K-nearest neighbors and scikit-learn¶

Agenda¶

K-nearest neighbors (KNN)
- Review of the iris dataset
- Human learning on the iris dataset
- KNN classification
- Review of supervised learning
scikit-learn
- Requirements for working with data in scikit-learn
- scikit-learn's 4-step modeling pattern
- Tuning a KNN model
- Comparing KNN with other models

Review of the iris dataset¶

In [1]:

# read the iris data into a DataFrame
import pandas as pd
col_names = ['sepal_length', 'sepal_width', 'petal_length', 'petal_width', 'species']
iris = pd.read_csv('http://archive.ics.uci.edu/ml/machine-learning-databases/iris/iris.data', header=None, names=col_names)

In [2]:

iris.head()

Out[2]:

	sepal_length	sepal_width	petal_length	petal_width	species
0	5.1	3.5	1.4	0.2	Iris-setosa
1	4.9	3.0	1.4	0.2	Iris-setosa
2	4.7	3.2	1.3	0.2	Iris-setosa
3	4.6	3.1	1.5	0.2	Iris-setosa
4	5.0	3.6	1.4	0.2	Iris-setosa

Terminology¶

150 observations (n=150): each observation is one iris flower
4 features (p=4): sepal length, sepal width, petal length, and petal width
Response: iris species
Classification problem since response is categorical

Human learning on the iris dataset¶

How did we (as humans) predict the species for iris flowers?

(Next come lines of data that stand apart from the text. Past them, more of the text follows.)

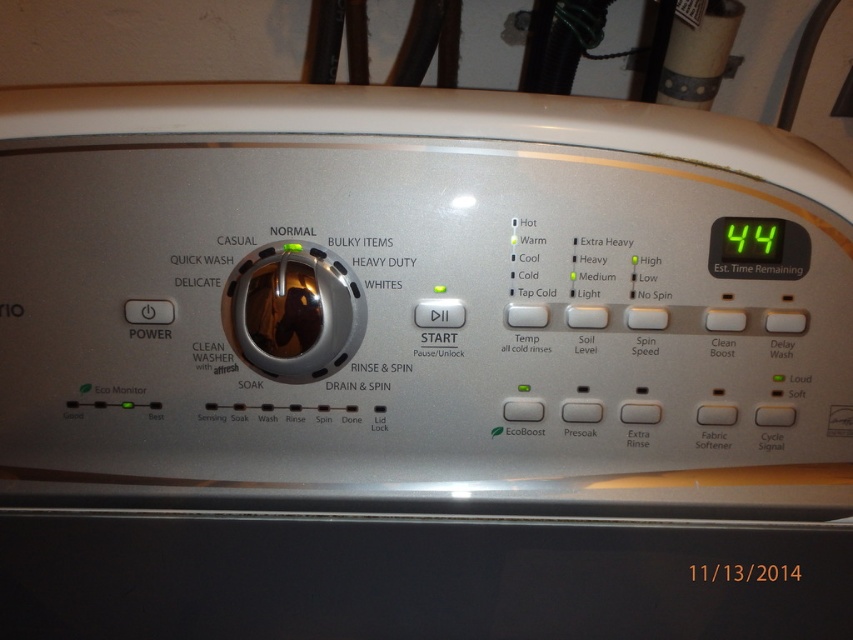 Question: Which of the following is the closest to the observer?

Choices:
 (A) satin silver knob at center
 (B) green digital display at upper right

Answer: (A)

Question: Is the position of satin silver knob at center less distant than that of green digital display at upper right?

Choices:
 (A) no
 (B) yes

Answer: (B)

Question: Is satin silver knob at center closer to camera compared to green digital display at upper right?

Choices:
 (A) yes
 (B) no

Answer: (A)

Question: Can you confirm if satin silver knob at center is wider than green digital display at upper right?

Choices:
 (A) no
 (B) yes

Answer: (B)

We looked for features that seemed to correlate with the response.
We created a set of rules (using those features) to predict the species of an unknown iris.

More generally:

We observed that the different species had (somewhat) dissimilar measurements.
We predicted the species for an unknown iris by:
- Looking for irises in the data with similar measurements
- Assuming that our unknown iris is the same species as those similar irises

In [3]:

# allow plots to appear in the notebook
%matplotlib inline

# create a custom colormap
from matplotlib.colors import ListedColormap
cmap_bold = ListedColormap(['#FF0000', '#00FF00', '#0000FF'])

# map each iris species to a number
iris['species_num'] = iris.species.map({'Iris-setosa':0, 'Iris-versicolor':1, 'Iris-virginica':2})

In [4]:

# create a scatter plot of PETAL LENGTH versus PETAL WIDTH and color by SPECIES
iris.plot(kind='scatter', x='petal_length', y='petal_width', c='species_num', colormap=cmap_bold)

Out[4]:

<matplotlib.axes._subplots.AxesSubplot at 0xc1a7940>

In [5]:

# create a scatter plot of SEPAL LENGTH versus SEPAL WIDTH and color by SPECIES
iris.plot(kind='scatter', x='sepal_length', y='sepal_width', c='species_num', colormap=cmap_bold)

Out[5]:

<matplotlib.axes._subplots.AxesSubplot at 0xc2e0320>

K-nearest neighbors (KNN) classification¶

Pick a value for K.
Search for the K observations in the data that are "nearest" to the measurements of the unknown iris.
- Euclidian distance is often used as the distance metric, but other metrics are allowed.
Use the most popular response value from the K "nearest neighbors" as the predicted response value for the unknown iris.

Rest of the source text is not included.